Small diamond such as 20-22-28mm have a hex end usually, they can have an enlarged end to take an arbor though. Larger diamond such as
38-152mm have an arbor end, with push-fit pilot drill (use the drift to remove it).
Amazon do Blue Spot diamond core bits cheaply, and they resell ok too. They can be "extremely good" or "just good" depending on the luck of the draw, and at the price (=A328 for 152mm?) are very good value.
A diamond core drill has a reduction gearbox to give the huge starting torque - note that the "start" tends to be "instant quick" so make sure you go very gently on uneven brick surfaces because you do not want to shear a tab off. This is one reason to buy a core drill bit rather than hire - breaking the tab off a 152mm Hilti bit is likely to be very expensive and is chargeable.

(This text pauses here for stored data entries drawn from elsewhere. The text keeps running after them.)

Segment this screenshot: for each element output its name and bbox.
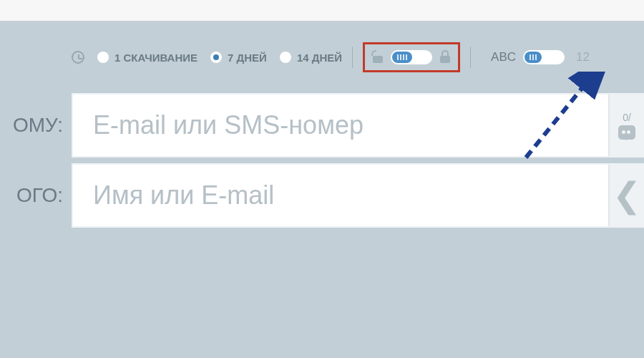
sms-count-badge[interactable]: 0/ [608,95,644,156]
password-length-group: ABC 12 [491,50,590,64]
radio-dot [210,52,222,63]
window-chrome-gap [0,0,644,21]
sms-count-text: 0/ [623,112,631,123]
lock-icon [439,52,451,63]
clock-icon [72,51,84,64]
unlock-icon [372,52,384,63]
recipient-row: ОМУ: E-mail или SMS-номер 0/ [0,93,644,158]
radio-label: 7 ДНЕЙ [228,52,267,64]
sender-label: ОГО: [0,163,72,228]
encryption-slider[interactable] [391,50,432,64]
password-length-slider[interactable] [523,50,565,64]
recipient-label: ОМУ: [0,93,72,158]
radio-1-download[interactable]: 1 СКАЧИВАНИЕ [97,52,197,64]
sender-row: ОГО: Имя или E-mail ❮ [0,163,644,228]
radio-dot [280,52,291,63]
radio-label: 14 ДНЕЙ [297,52,342,64]
expiry-radio-group: 1 СКАЧИВАНИЕ 7 ДНЕЙ 14 ДНЕЙ [97,52,342,64]
options-toolbar: 1 СКАЧИВАНИЕ 7 ДНЕЙ 14 ДНЕЙ ABC [0,21,644,93]
radio-14-days[interactable]: 14 ДНЕЙ [280,52,342,64]
radio-dot [97,52,109,63]
separator [470,47,471,68]
radio-7-days[interactable]: 7 ДНЕЙ [210,52,267,64]
encryption-highlight [363,42,460,72]
abc-label: ABC [491,50,516,64]
chat-bubble-icon [618,125,635,140]
sender-input[interactable]: Имя или E-mail [72,165,608,226]
recipient-input[interactable]: E-mail или SMS-номер [72,95,608,156]
separator [352,47,353,68]
reply-badge[interactable]: ❮ [608,165,644,226]
radio-label: 1 СКАЧИВАНИЕ [114,52,197,64]
password-length-value: 12 [576,50,590,64]
reply-arrow-icon: ❮ [613,178,641,213]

You can pick used diamond core drill up on Ebay, 110V & 240V, but they seem to look rather the worse for wear. If you have a lot to do (bathroom shower toilet 107mm, dryer 107mm, kitchen extractor 152mm, kitchen fan 152mm, wall mounted HVAC 70mm) it can work out ok. A note re kitchen extractor, go for 152mm because you can sleeve down. BES do a brown gravity flap for 125mm & 150mm which has the same 200mm outside "form-factor-n-holes" so you can just fit a 5" tube through to spigot & wall plate on the inside, if you later go to a bigger cooker hood it is easy to upgrade as needed. Do sleeve the cavity properly, a relative had a slip tube since 1996 and it never sealed properly on a dryer - duct tape unwinds even amalgamating didn't bond fully, going to be a long weekend or two sorting that mess out when we go cool weather again.
Most fun of all, if you have not met diamond dust, you will soon - it makes a mockery of IP66 due to particle size :-) 110V TX vary from pig heavy (1.5kVA) to plain misery (3.3kVA) so you may want a 110V extension if doing a lot of stuff.

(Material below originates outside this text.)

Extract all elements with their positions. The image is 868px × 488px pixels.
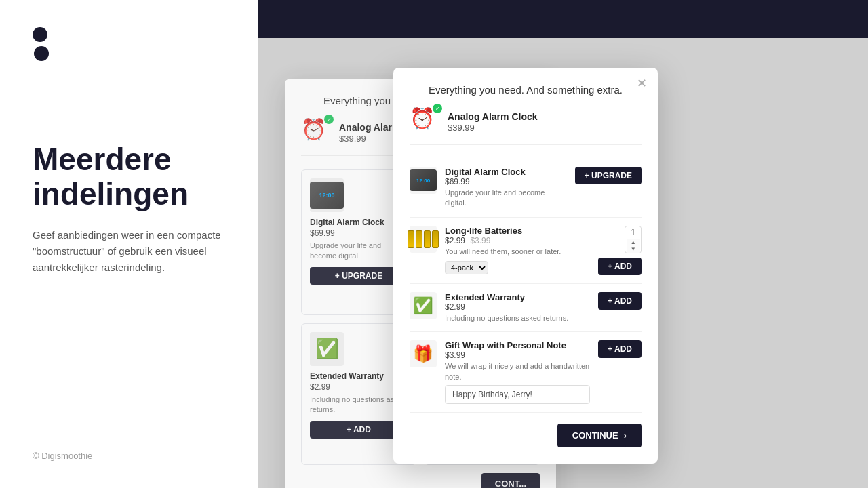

A pity no-one has done a "hybrid" SDS drill with 2:1 gearbox or similar. Diamond core drills are rather expensive for what they are - unremarkable motor rating, just a reduction gearbox and heavier duty clutch assembly, =A3300 for a Makita. I believe some are 2 speed and some a re 1 speed (all those I have hired are 1 speed which is rather inappropriate). Big core means very slow & small core means somewhat quicker but not quick. Let the bit do the cutting and keep it straight because they do like to wander if one brick is hard and another very soft. True engineering takes... time to drill thro and cheap core bits will just spark due to "too much glass and too little diamond", screeching is the first indicator.

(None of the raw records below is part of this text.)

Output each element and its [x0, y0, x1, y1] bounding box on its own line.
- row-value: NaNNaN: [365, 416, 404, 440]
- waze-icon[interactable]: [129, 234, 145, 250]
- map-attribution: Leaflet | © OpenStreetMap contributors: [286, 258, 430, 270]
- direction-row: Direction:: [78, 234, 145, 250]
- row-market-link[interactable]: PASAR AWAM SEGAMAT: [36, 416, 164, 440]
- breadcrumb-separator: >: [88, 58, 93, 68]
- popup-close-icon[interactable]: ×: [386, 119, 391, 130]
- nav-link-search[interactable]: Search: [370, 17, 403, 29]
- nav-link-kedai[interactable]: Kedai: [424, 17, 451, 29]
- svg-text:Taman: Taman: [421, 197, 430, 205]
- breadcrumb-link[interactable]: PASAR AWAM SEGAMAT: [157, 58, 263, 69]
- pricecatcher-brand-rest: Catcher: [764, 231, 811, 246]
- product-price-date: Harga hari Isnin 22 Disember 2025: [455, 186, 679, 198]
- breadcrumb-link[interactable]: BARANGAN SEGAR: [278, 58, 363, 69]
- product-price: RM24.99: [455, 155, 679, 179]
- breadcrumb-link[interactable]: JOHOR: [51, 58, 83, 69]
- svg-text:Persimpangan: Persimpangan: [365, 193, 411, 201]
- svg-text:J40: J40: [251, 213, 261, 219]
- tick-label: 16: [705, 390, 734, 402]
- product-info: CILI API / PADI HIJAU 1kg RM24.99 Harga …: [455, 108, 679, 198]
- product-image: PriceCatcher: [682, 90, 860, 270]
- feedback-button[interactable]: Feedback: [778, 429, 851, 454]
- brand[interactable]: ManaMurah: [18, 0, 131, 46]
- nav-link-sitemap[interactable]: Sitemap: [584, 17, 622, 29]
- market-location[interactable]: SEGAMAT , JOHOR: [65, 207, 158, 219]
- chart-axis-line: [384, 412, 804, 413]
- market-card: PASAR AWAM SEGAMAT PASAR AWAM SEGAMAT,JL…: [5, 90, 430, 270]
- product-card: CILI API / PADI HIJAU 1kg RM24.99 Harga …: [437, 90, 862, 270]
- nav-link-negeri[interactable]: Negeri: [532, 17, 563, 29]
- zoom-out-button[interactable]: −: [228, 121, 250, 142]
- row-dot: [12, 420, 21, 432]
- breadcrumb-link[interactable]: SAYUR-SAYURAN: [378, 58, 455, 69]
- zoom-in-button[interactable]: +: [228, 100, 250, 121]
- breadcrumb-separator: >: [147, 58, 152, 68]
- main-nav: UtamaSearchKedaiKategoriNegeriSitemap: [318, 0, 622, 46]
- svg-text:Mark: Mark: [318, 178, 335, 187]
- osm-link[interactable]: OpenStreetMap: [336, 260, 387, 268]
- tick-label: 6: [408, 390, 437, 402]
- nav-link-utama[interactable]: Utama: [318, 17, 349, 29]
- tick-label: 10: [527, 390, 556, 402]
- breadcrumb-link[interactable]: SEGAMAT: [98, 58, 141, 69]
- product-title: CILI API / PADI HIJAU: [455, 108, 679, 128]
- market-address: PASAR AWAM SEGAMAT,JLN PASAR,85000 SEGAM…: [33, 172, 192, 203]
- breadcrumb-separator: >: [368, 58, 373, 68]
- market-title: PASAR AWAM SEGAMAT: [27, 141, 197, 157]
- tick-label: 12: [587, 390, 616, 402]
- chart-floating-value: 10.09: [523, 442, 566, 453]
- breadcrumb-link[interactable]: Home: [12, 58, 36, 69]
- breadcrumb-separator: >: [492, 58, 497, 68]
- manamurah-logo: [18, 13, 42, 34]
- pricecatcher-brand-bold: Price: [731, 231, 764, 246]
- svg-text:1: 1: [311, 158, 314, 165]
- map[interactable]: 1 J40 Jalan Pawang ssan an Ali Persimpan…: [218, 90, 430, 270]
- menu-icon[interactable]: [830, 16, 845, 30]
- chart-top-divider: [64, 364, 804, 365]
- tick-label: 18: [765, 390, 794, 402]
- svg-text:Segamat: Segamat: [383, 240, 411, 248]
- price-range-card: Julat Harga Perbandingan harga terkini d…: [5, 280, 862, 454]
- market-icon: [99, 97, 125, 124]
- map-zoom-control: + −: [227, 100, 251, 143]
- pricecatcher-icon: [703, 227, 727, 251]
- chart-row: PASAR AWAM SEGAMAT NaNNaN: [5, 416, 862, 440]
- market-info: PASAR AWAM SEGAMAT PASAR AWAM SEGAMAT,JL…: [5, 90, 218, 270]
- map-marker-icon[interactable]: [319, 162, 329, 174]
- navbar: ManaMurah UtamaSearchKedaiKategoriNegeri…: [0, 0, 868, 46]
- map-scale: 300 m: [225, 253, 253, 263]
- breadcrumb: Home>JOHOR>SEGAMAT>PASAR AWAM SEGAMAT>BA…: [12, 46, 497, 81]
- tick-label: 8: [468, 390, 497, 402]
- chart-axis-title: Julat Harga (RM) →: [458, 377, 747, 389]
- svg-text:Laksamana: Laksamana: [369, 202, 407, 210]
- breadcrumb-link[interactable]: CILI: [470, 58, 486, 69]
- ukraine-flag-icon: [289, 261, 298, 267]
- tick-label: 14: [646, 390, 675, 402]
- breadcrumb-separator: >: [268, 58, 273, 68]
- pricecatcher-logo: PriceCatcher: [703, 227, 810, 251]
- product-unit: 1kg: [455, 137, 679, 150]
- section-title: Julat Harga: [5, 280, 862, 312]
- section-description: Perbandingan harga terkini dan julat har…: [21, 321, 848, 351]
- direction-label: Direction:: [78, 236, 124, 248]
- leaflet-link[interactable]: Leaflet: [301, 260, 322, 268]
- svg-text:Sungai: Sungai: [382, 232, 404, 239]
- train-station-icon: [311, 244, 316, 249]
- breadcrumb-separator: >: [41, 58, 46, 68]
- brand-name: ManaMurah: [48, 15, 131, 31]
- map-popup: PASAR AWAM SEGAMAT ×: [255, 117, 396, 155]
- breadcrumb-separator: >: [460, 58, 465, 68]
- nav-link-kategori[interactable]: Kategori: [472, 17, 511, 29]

A final comment is "getting started" with small diameter but very long bits (22x350mm), these lack a guide drill and can wander particularly on textured brickwork. It can be worth having a short small diamond bit to machine a "pocket starter", Ebay do 20mm from Hong Kong (7-8 working days) which are fine for this in a cordless drill. I used a stub 20mm core drill one today to start off a very long 22mm bit (sleeving through a cavity) and again to enlarge the 22mm ends to take
20mm conduit bell-bush (silicone flex to halogen does not like sharp edges). I also used a stub 20mm core drill to create a cutout perimeter for a 152mm bit which was "skipping around" despite pilot drill due to one very hard & uneven brick surface, the 1-speed makita core drill would not soft or slow start enough with such a huge "barrel of a core drill bit".
Wonderful tools with no breakout compared to SDS (you can screw a plank the other side and stitch drill, it needs care to avoid a bell- mouth effect with the middle too small and outer too large). Wear goggles & mask or you will need a JCB to clear your nasal passages out.